In this chapter — the aftermath of the soma riot — Mustapha Mond discusses the importance of happiness and stability, even at the cost of truth and freedom. In a sense, this is the conversation both John and Helmholtz have been waiting for — the explanation of everything dissatisfying about the supposedly ideal social system.
As a World Controller who makes — and, accordingly, can break — the laws, Mond reveals his own anti-social tendencies. Mond came to an acceptance of dystopian values, he confesses, after a radical youth, during which he experimented with forbidden science. Choosing a position of responsibility in preference to banishment — a decision he regrets at times — Mond explains that he consciously took on the duty of making others happy through social engineering. As someone who controls the dystopian world while remaining aware of its flaws, then, Mond is the perfect character to answer the objections of Helmholtz and John.
In debating with Helmholtz and John, Mond concedes the validity of their literary loyalties. Comparing the feelies and Shakespeare, Mond unhesitatingly comes down on the side of Shakespeare. But he objects to the poetry on social grounds; Shakespeare’s tragedies require a dangerous instability, now an outdated concept. Stability, rather than truth or beauty, represents the true human value in this age.
In an extraordinary lecture, Mond defends the society’s repressive control over its people — even the development of deliberately brain-damaged fetuses — in the name of human happiness. John’s proposal that the predestinators could, at least, make everyone an Alpha meets with an immediate rejection by Mond. The best society, he explains, “is modeled on the iceberg — eight-ninths below the water line, one-ninth above.”
Mond’s declaration that in his society everyone is happy — even (and, he argues, especially) Epsilons — recalls the image of the Epsilon elevator-operator, sighing in joy at his brief glimpse of the roof before being sent back down into the darkness again. Mond’s satisfaction with his own view of the dystopia is apparent, but Huxley leaves the matter of freedom and justice open to the reader.

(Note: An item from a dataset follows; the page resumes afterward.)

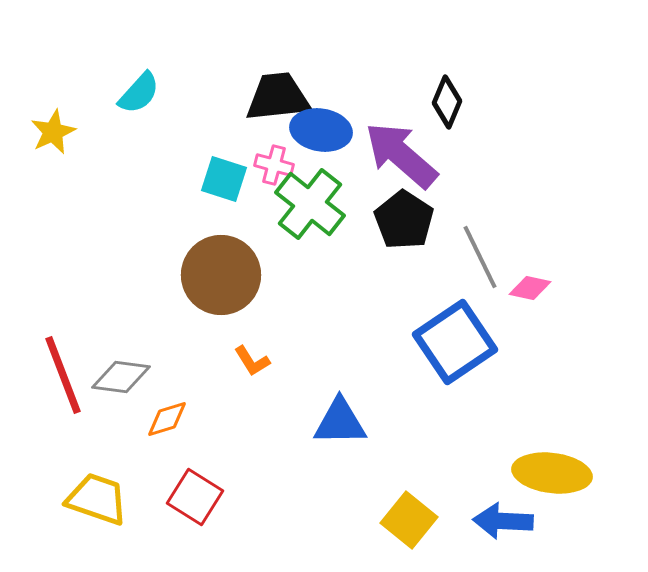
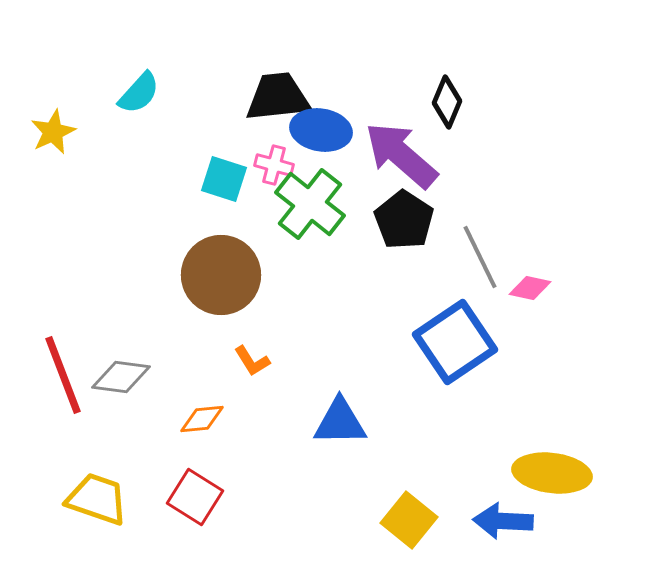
orange diamond: moved 35 px right; rotated 12 degrees clockwise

Note the different ways in which each of the three characters responds to Mond. John seems interested to find someone in the brave new world who can understand (if not share) his values and is even familiar with Shakespeare. John debates Mond directly and intelligently, without lapsing into name-calling or violence as he has with Lenina and later with the Deltas.
For his part, Helmholtz forges a bond of understanding with the World Controller. Both men respect each other, clearly, and Mond even envies Helmholtz his interesting future in banishment, outside the confines of conformity.
In contrast, this chapter reveals Bernard at his lowest point, with all his former daring and rebelliousness evaporated. Silent and anxious throughout the discussion, he panics and breaks down when he hears the sentence of banishment. In Chapter 17, however, Bernard will return, humbled but in better spirits, ready to face his punishment.
chary careful or cautious; not given freely.
platitude a commonplace or trite remark.
paroxysm a sudden attack or spasm.
abjection a state of misery and degradation.
scullion a servant doing the rough dirty work in a kitchen. Here, Mustapha Mond uses the word humorously to describe his lowly position early in his career.
Falkland Islands a small group of islands in the South Atlantic Ocean, off the coast of South America. Here, the place of Bernard’s and Helmholtz’s banishment.